Tonight I noticed my T1i has a pretty big speck of dust or something in the lower right corner of the viewfinder. I initially thought it was on the sensor, but when I take a photo, the speck doesn't show up in the photograph. I tried wiping the viewfinder to clean off any dust, but the speck is still there. Is it possible for something to be on the _inside_ of the viewfinder? How would this happen and how can I get it off. Since it doesn't affect the quality of the photos, I'm not overly concerned about this, but it is pretty annoying.


----------



## JSD (Jan 12, 2010)

Could be on the mirror or the prism, be very very careful if you try to clean either, they are delicate and scratch easily.  An air blower without touching anything would be the first thing to try...JSD


----------



## Natalie (Jan 12, 2010)

You were right, thanks! The compressed air got it right off.


----------



## TJ K (Jan 12, 2010)

You can see if there is anything on the sensor by stopping the lens down to f/22 and take a shot of a white piece of paper focus doesn't matter. That will help for the future. Also I recommend some sort of a rocket blower like a giottos rocket blower. Compressed air can be bad if it gets moisture on the sensor or something. Safest bet is the rocket blower. 
TJ


----------



## Natalie (Jan 12, 2010)

Thanks! I just did that and the sensor looks all clear. I'll take a look into the rocket blower too.


----------



## KmH (Jan 12, 2010)

A side note:

Using compressed air _inside_ your camera's mirror box is *not* a good idea, unless you don't mind accidently destroying your shutter curtains and other delicate parts.

The recommendation to use a blower meant the hand operated kind. Even using a hand blower can cause problems.

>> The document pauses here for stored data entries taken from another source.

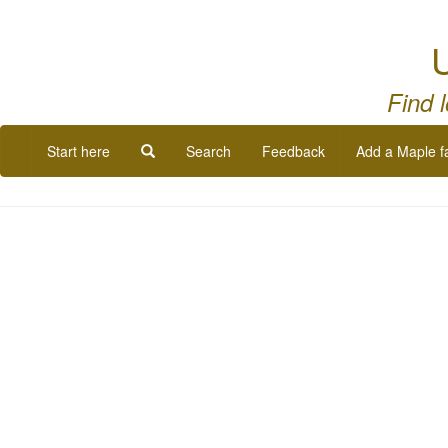
U
Find 
Start here
Search
Feedback
Add a Maple f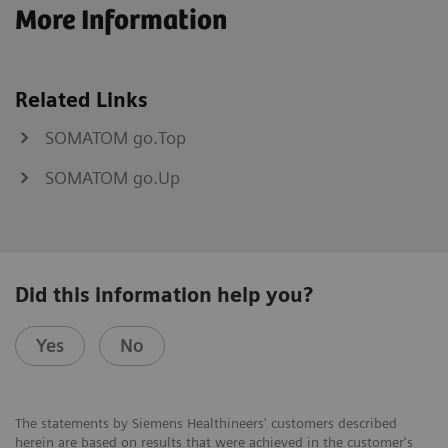
More Information
Related Links
SOMATOM go.Top
SOMATOM go.Up
Did this information help you?
Yes
No
The statements by Siemens Healthineers' customers described
herein are based on results that were achieved in the customer's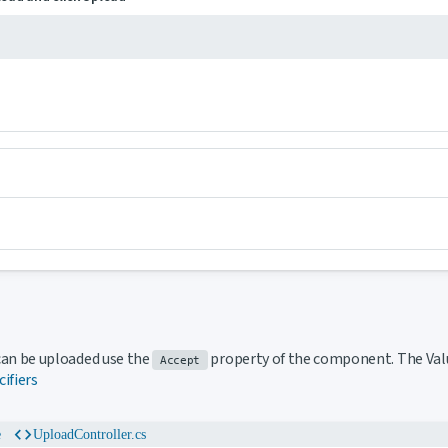
 to this section
t can be uploaded use the
property of the component. The Val
Accept
cifiers
code
e
UploadController.cs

Better yet is using a quality, natural bristle brush. I get mine at the cosmetics counter in upscale department stores.


----------



## Natalie (Jan 12, 2010)

Thanks for the heads up. I barely had to pull the trigger on the can at all to get that speck off, so I don't think I did any damage, but I'll be sure not to use the compressed air in the future. It does say in small letters on the back of the can not to use it on cameras... I never would have guessed.


----------



## JSD (Jan 13, 2010)

Natalie said:


> Thanks for the heads up. I barely had to pull the trigger on the can at all to get that speck off, so I don't think I did any damage, but I'll be sure not to use the compressed air in the future. It does say in small letters on the back of the can not to use it on cameras... I never would have guessed.


 
I should have clarifeid this. Never use canned air, it's too forceful and can propel stuff into the mirror. As mentioned the finger powered bulb type blowers are best: the Rocket


----------